» Assignment:
Produce a word-for-word copy of the listing below without its pictures.

**** Records for processing

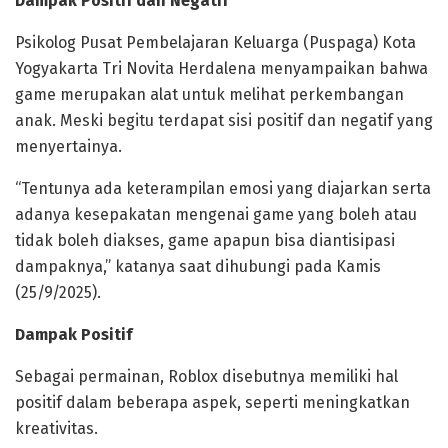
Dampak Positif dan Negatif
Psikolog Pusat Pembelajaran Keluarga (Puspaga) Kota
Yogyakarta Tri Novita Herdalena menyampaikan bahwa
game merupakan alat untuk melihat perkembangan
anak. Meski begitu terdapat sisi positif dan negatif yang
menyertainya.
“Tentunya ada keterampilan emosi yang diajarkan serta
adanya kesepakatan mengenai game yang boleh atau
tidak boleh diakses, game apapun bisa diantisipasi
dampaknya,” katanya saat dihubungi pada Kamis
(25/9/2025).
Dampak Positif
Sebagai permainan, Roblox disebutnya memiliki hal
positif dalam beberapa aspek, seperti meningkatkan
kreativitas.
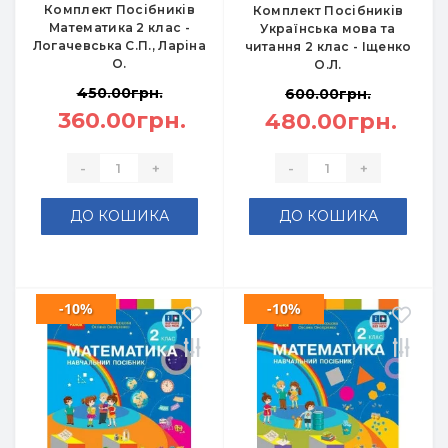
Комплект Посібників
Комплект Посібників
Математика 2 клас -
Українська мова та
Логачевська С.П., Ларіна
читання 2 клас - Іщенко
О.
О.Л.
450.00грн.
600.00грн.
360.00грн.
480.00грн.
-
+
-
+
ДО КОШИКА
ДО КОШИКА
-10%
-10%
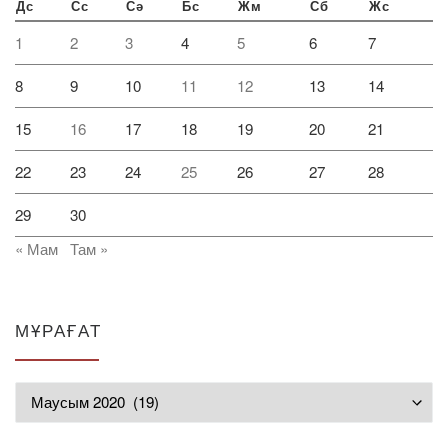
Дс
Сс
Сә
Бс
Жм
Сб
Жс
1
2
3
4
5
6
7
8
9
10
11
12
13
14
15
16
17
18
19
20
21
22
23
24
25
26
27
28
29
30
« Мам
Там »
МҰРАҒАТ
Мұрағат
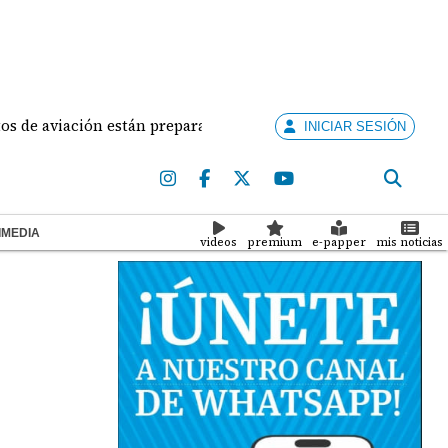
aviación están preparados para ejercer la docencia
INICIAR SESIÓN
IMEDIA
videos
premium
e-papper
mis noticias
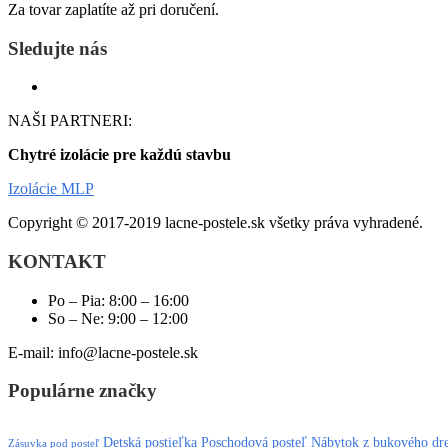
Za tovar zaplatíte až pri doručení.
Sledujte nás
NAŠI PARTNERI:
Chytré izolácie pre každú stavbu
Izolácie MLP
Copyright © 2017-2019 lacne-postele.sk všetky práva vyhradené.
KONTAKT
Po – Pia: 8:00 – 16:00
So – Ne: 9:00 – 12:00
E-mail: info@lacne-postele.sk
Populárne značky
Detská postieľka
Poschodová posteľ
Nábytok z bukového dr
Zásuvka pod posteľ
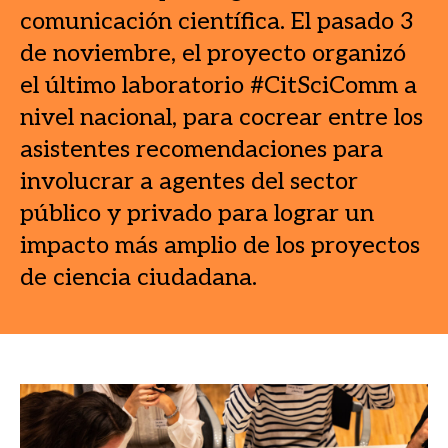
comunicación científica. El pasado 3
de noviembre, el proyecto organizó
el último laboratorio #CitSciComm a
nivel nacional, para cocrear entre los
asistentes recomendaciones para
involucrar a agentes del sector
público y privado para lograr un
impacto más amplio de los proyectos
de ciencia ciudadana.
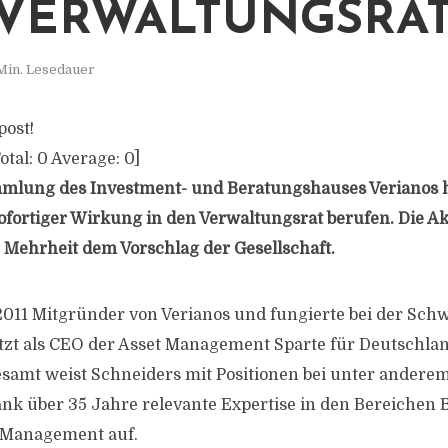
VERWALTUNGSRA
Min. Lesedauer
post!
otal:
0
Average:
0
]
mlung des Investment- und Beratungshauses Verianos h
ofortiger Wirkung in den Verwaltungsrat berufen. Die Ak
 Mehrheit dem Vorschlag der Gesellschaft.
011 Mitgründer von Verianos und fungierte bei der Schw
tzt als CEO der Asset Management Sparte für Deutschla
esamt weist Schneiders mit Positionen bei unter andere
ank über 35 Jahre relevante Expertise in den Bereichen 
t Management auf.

********

» Answer to this problem:
Dampak Positif dan Negatif
Psikolog Pusat Pembelajaran Keluarga (Puspaga) Kota
Yogyakarta Tri Novita Herdalena menyampaikan bahwa
game merupakan alat untuk melihat perkembangan
anak. Meski begitu terdapat sisi positif dan negatif yang
menyertainya.
“Tentunya ada keterampilan emosi yang diajarkan serta
adanya kesepakatan mengenai game yang boleh atau
tidak boleh diakses, game apapun bisa diantisipasi
dampaknya,” katanya saat dihubungi pada Kamis
(25/9/2025).
Dampak Positif
Sebagai permainan, Roblox disebutnya memiliki hal
positif dalam beberapa aspek, seperti meningkatkan
kreativitas.
Комплект Посібників
Комплект Посібників
Математика 2 клас -
Українська мова та
Логачевська С.П., Ларіна
читання 2 клас - Іщенко
О.
О.Л.
450.00грн.
600.00грн.
360.00грн.
480.00грн.
-
+
-
+
ДО КОШИКА
ДО КОШИКА
-10%
-10%
Дс
Сс
Сә
Бс
Жм
Сб
Жс
1
2
3
4
5
6
7
8
9
10
11
12
13
14
15
16
17
18
19
20
21
22
23
24
25
26
27
28
29
30
« Мам
Там »
МҰРАҒАТ
Мұрағат
aviación están preparados para ejercer la docencia
INICIAR SESIÓN
IMEDIA
videos
premium
e-papper
mis noticias
Za tovar zaplatíte až pri doručení.
Sledujte nás
NAŠI PARTNERI:
Chytré izolácie pre každú stavbu
Izolácie MLP
Copyright © 2017-2019 lacne-postele.sk všetky práva vyhradené.
KONTAKT
Po – Pia: 8:00 – 16:00
So – Ne: 9:00 – 12:00
E-mail: info@lacne-postele.sk
Populárne značky
Detská postieľka
Poschodová posteľ
Nábytok z bukového dr
Zásuvka pod posteľ
comunicación científica. El pasado 3
de noviembre, el proyecto organizó
el último laboratorio #CitSciComm a
nivel nacional, para cocrear entre los
asistentes recomendaciones para
involucrar a agentes del sector
público y privado para lograr un
impacto más amplio de los proyectos
de ciencia ciudadana.
VERWALTUNGSRA
Min. Lesedauer
post!
otal:
0
Average:
0
]
mlung des Investment- und Beratungshauses Verianos h
ofortiger Wirkung in den Verwaltungsrat berufen. Die Ak
 Mehrheit dem Vorschlag der Gesellschaft.
011 Mitgründer von Verianos und fungierte bei der Schw
tzt als CEO der Asset Management Sparte für Deutschla
esamt weist Schneiders mit Positionen bei unter andere
ank über 35 Jahre relevante Expertise in den Bereichen 
t Management auf.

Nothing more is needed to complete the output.